Fighting addiction close to home

April 2, 2018
Laura Palombi

Christmas Eve 2014 was Nicole Metcalf’s low point. She had just been arrested for possessing and selling meth. Her addiction was all consuming. Meanwhile, relatives were seeking custody of her children.

“My family had washed their hands of me. I was so broken,” says Metcalf, a resident of Thomson, Minnesota.

Rather than serving prison time, Metcalf entered into Carlton County Drug Court, a high-accountability program centered around long-term treatment.

Drug courts have been in the national spotlight after the White House’s national opioid commission recommended states increase their use. The focus on treatment rather than punishment is aimed at breaking the addiction cycle. For Metcalf, it worked. She got sober, entered treatment, mended relationships with family, and graduated the program in 2016.

Laura Palombi, assistant professor at the U of M College of Pharmacy, Duluth, has worked with Metcalf and many others to overcome addiction. Palombi visits the Carlton County Drug Court every week. Drug court is one of her primary focus areas as she works to find answers to the opioid crisis.

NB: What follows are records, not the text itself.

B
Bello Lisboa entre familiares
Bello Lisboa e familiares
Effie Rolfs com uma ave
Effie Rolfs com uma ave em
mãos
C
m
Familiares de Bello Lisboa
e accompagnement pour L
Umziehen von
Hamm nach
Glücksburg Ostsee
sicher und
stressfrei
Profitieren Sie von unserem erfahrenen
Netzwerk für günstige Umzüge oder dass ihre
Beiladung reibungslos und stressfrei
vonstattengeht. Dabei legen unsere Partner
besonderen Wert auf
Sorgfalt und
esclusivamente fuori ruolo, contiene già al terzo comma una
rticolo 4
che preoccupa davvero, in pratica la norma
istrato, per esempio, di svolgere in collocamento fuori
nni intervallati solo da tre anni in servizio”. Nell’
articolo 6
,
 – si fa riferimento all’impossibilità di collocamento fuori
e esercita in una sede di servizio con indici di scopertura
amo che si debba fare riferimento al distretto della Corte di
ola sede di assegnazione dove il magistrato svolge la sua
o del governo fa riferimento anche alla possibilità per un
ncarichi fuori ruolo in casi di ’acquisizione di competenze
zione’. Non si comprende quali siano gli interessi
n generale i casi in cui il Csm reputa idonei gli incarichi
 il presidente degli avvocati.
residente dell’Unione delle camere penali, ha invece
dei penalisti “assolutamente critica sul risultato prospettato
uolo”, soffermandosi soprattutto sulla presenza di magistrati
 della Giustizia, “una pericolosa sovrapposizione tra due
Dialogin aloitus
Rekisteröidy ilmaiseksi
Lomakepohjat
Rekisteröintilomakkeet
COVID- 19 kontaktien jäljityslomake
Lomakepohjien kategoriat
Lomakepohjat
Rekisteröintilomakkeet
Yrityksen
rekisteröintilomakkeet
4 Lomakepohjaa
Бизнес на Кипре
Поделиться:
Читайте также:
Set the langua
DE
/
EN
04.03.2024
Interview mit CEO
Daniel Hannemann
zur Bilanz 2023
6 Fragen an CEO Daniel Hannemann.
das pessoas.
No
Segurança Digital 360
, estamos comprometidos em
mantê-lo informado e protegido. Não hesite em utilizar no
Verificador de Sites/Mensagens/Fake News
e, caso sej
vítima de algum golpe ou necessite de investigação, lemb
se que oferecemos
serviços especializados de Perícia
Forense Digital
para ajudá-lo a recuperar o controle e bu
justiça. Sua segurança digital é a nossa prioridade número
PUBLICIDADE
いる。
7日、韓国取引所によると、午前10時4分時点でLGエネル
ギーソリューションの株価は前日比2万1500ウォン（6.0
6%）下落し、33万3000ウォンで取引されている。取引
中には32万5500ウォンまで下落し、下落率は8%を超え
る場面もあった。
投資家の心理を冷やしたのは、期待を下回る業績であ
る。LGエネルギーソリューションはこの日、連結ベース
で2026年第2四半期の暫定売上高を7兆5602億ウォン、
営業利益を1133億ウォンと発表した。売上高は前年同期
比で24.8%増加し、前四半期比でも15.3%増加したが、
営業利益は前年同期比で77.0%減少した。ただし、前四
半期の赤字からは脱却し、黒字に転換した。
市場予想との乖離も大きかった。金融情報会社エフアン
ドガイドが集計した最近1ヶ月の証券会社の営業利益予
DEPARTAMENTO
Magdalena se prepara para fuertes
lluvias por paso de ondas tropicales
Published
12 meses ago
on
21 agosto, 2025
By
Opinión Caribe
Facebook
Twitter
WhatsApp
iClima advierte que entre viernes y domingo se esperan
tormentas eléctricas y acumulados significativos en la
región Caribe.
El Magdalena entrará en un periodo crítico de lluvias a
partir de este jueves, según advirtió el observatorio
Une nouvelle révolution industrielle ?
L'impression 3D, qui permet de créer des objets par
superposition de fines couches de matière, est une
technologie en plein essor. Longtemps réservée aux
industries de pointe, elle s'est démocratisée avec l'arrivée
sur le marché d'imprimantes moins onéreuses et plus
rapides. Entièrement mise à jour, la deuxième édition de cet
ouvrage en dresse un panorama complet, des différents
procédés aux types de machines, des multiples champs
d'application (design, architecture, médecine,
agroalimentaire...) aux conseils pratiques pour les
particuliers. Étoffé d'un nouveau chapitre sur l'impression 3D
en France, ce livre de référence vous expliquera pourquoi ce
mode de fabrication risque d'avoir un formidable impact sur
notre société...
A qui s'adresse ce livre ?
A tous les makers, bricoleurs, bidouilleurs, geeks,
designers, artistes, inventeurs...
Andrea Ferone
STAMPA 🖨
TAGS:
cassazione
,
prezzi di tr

An article by Palombi shows drug court makes a difference: it’s both cost-effective and linked to reduced recidivism.

“It’s remarkable to see how our drug court participants have transformed their lives,” she says.

But even as drug courts have shown success, opioid abuse continues locally and nationally.

The Duluth area in particular has been hit hard: St. Louis County has the highest opioid overdose death rate in Minnesota.

That’s why Palombi and several others in the College of Pharmacy are partnering to create community-focused interventions, including hosting forums to educate the public and gather community members around the issue.

They’re also organizing medical education courses and training for all opioid prescribers—doctors, pharmacists, nurse practitioners, and dentists—and building awareness of naloxone, an overdose antidote.

For Palombi, even helping one person—someone like Metcalf—makes it worth it.

“It’s a ripple effect,” she says. “When you can help one person recover, you don’t know what kind of impact that will have on an entire community.”